Retargeting customer communication
If you drill down by repurchase rate further and look at time lag between orders, you’ll start to get an indication as to when customers come back and repurchase (and when they churn). This can help shift the frequency of your communication strategy.
If customers are seldom coming back post-90 days, then you know you need to optimise this period to give yourself the best opportunity to drive repeat sales.
DON'T MISS: How to Create a Post-Purchase Email Sequence
3: Churn Risk
When does a customer truly churn? It’s very hard to know. Theoretically, they can come back at any time, providing they weren’t poisoned by your product or have a horrible experience!
There are a few things to look at here that can have implications on your retargeting approach, and they follow a similar path to the post-purchase journey in the previous chapter (since theoretically, once that timeframe is passed, the customer can be considered a churn risk).
I like to analyse two specific charts here:
1: Time lag between orders (median & average)

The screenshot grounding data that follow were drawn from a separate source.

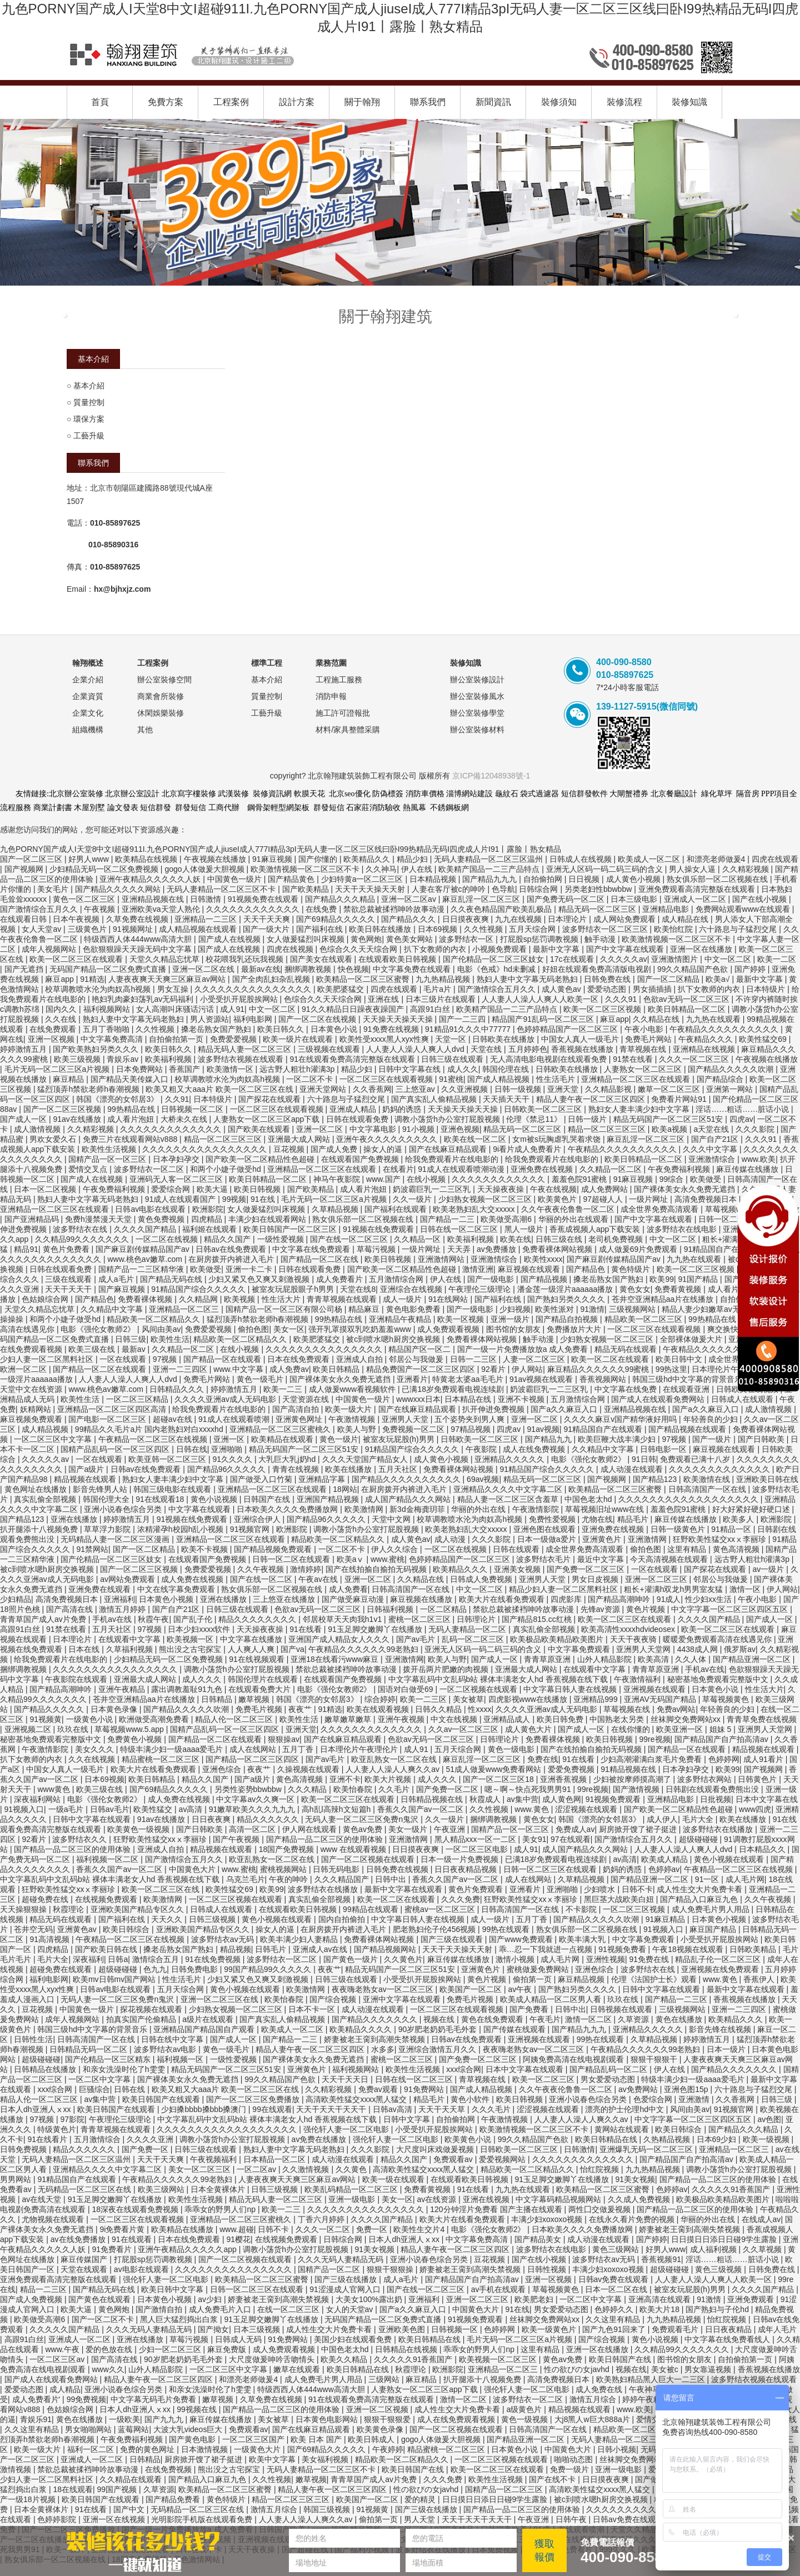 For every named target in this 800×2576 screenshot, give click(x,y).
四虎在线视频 (291, 949)
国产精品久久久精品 (341, 899)
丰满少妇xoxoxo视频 (547, 2219)
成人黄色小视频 (634, 879)
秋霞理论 (69, 1909)
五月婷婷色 (527, 1049)
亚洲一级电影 (352, 2199)
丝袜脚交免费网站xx (687, 1719)
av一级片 (770, 1569)
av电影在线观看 (142, 2269)
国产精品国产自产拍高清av (722, 1739)
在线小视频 (427, 1179)
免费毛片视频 (260, 1709)
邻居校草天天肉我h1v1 (343, 1619)
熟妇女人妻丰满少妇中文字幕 (640, 1109)
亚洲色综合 (222, 1769)
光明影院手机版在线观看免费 (202, 2519)
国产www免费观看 (521, 1939)
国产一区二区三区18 (499, 1779)
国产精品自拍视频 (568, 1319)
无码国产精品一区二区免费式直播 (108, 969)
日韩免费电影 (195, 1969)
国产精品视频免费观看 (274, 1549)
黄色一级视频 (525, 2419)
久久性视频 (484, 929)
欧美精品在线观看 (283, 1439)
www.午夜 (63, 2349)
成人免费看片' (37, 2399)
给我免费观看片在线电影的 (453, 1159)
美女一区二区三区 (200, 2169)
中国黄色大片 (193, 1869)
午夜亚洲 (450, 1829)
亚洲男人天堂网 (644, 1649)
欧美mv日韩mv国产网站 (115, 1979)
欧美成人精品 (665, 1859)
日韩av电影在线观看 (151, 1209)
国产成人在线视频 (230, 939)
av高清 (192, 1809)
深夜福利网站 (38, 1799)
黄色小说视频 (215, 1499)
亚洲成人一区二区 (696, 899)
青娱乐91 (36, 2419)
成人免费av (289, 1369)
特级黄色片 (56, 2129)
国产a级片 (87, 1469)
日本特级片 (766, 989)
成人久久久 (202, 1679)
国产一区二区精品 (669, 979)
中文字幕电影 (373, 1129)
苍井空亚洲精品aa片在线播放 (664, 1299)
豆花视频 (290, 1149)
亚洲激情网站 (442, 1259)
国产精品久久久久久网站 (119, 889)
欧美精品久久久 (461, 1569)
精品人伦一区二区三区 (235, 1719)
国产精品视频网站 (386, 1949)
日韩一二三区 (474, 1359)
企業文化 (87, 712)
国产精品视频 (545, 1279)
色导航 (503, 889)
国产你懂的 (318, 859)
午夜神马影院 (653, 2389)
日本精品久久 (763, 1849)
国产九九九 (165, 2419)
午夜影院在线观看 (77, 1679)
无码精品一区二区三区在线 (85, 2189)
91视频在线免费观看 (379, 1229)
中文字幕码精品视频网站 (559, 2199)
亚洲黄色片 (602, 1539)
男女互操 (174, 989)
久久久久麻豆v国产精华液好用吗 (621, 1419)
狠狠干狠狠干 (655, 2059)
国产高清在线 (70, 1609)
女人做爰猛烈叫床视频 (307, 939)
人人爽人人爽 (252, 1649)
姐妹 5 (721, 1729)
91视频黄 (45, 1719)
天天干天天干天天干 (332, 2109)
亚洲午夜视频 (402, 1719)
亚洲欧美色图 (402, 2329)
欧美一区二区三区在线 (162, 1889)
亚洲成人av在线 (321, 1949)
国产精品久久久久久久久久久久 (407, 1479)
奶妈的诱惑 (402, 1109)
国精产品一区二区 (330, 2269)
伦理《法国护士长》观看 (655, 1979)
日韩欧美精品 (753, 1949)
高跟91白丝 (431, 1009)
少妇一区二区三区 (171, 2349)
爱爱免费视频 (572, 1769)
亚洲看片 (412, 1379)
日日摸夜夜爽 (466, 919)
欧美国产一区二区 (471, 1989)
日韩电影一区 (664, 1449)
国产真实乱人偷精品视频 (435, 1099)
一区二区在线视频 (168, 1239)
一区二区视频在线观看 (479, 1689)
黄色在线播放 (680, 2019)
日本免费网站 (140, 1069)
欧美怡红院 (674, 929)
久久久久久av (623, 959)
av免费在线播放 (320, 2139)
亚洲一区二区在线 (204, 969)
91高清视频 (50, 1939)
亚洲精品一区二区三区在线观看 (636, 1079)
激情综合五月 (156, 1959)
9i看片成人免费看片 (528, 1149)
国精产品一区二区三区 (505, 2489)
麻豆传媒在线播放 (748, 1169)
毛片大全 (699, 1819)
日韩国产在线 (267, 1499)
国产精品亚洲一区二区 (753, 1659)
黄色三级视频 (719, 2269)
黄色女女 (635, 1289)
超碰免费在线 (46, 1899)
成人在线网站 (253, 1749)
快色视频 (353, 969)
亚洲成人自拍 (360, 1359)
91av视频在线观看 (542, 1379)
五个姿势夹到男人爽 (470, 1419)
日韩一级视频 (518, 1089)
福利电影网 (253, 1019)
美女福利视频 (326, 2459)
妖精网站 (36, 1409)
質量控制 (88, 402)
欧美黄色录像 (381, 2429)
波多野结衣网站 (705, 1779)
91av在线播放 (78, 1119)
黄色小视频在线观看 (730, 1859)
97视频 (166, 1359)
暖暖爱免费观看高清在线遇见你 (718, 1639)
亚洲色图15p (687, 2089)
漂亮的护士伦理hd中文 (625, 2109)
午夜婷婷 (387, 2449)
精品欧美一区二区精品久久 (154, 1319)
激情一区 (746, 1589)
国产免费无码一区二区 (567, 899)
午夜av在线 (319, 1579)
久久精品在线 (657, 1019)
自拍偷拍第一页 (177, 1039)
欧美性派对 (555, 1309)
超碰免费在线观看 (61, 1969)
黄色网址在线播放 (36, 1489)
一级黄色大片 (258, 2449)
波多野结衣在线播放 (719, 1829)
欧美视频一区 (191, 1639)
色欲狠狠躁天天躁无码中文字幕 (138, 949)
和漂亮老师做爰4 (717, 859)
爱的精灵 (421, 2499)
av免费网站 (639, 2089)
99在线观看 (272, 2109)
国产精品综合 (721, 1079)
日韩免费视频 (24, 2149)
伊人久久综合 (395, 1549)
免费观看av (454, 2159)
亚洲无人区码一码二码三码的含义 (605, 869)
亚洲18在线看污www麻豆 (336, 1659)
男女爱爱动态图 (609, 2079)
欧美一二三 (283, 1389)
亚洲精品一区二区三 (185, 1309)
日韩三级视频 (213, 1919)
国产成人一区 (24, 1119)
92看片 (494, 1369)
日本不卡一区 (312, 2009)
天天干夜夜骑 (634, 1639)
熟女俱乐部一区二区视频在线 (718, 879)
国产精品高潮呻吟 (620, 1599)
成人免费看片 (340, 1279)
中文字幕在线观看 (200, 1509)
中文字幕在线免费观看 (312, 1249)
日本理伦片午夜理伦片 (732, 1369)
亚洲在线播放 (75, 1519)
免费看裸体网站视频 (558, 1249)
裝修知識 (689, 102)
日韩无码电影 (337, 1869)
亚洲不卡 (345, 1779)
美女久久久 (95, 1749)
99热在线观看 (507, 1929)
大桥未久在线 (185, 1119)
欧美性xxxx (543, 1259)
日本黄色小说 (335, 1029)
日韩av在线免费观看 (232, 1249)
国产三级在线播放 (346, 2279)
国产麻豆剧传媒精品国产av (144, 1249)
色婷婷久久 (615, 2309)
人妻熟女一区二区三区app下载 (267, 1119)
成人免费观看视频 (449, 1329)
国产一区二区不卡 (104, 2319)
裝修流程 (624, 102)
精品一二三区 (44, 2289)
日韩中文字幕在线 (410, 1069)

2: Repurchase rates by cohorts
Both of these can throw up interesting findings that help shape when you consider a customer ‘churned’ and how it should impact your retargeting strategy.
Impact on Strategy
Ultimately, the question here is: “When does it not make sense to target somebody again?” - that’s all you really need to know. If you can cast a wide enough net to enable reactivations each time you send a campaign, I don’t see any point to exclude people, unless they meet the following criteria:
1: They’ve left a horrible review for you in the past
It doesn’t make sense to irritate somebody further
2: They’re completely unresponsive across all CRM channels
If somebody never opens or engages with your emails, at some point in time you have to consider them churned. When that is will depend on your unique customer data, but there’s also the consideration that you’ll tank your deliverability by continuing to send to unengaged subscribers. Therefore, it’s a balancing act.
What about if the customer isn’t responsive to email but was a good customer in the past? This is why it’s critical to build retention channels in parallel to each other, as if engagement slumps on one, you have another medium to communicate with them on.
I covered this more on LinkedIn in this post, but I’ll repeat it again here:
“In the first 100 days after a customer signs up, most brands tend to pepper them with offers and a high frequency of emails & SMS.
It's also likely that most brands have an automated winback flow set up over email & SMS around 60-90 days to mitigate churn.
The result? Most subscribers churn over email & SMS but NOT necessarily as a customer.
What is the best course of action here?
In my opinion, it's Direct Mail.
When we consider retention touchpoints, it's important to note that even with an exceptional open rate on email (say, 50%), that means over half of our acquired customers miss our communications post-purchase.
When this happens, we need to move to the next most profitable channel with consent to market (usually SMS), and then failing that, Direct Mail.
While it's important to know drop-off points in the customer journey, it's equally important not to just give up and assume they're lost because they're disengaged with email.”
The takeaway here is to know at which stage somebody is highly unlikely to buy again from you so you don’t dilute your ROI (as costs go up with the database sends), but also to keep a close eye on email deliverability. That can be very hard to put an exact number on as it involves a myriad of factors in keeping the ISPs happy.
Concluding Thoughts
Let’s wrap things up here before we close things out:
- Get an indication of how long customers know about you before they purchase
- Understand which acquisition offers produce the healthiest LTV
- Slice and dice by products & channel entry routes to see its impact on retention
- Know when customers are highly unlikely to buy again before the net expands indefinitely
- Build your retention channels in parallel and keep a watchful eye on deliverability
And the master hack for everything: identify your best customers, speak to them often, and try to put as many as humanly possible on this journey to maximise profitability.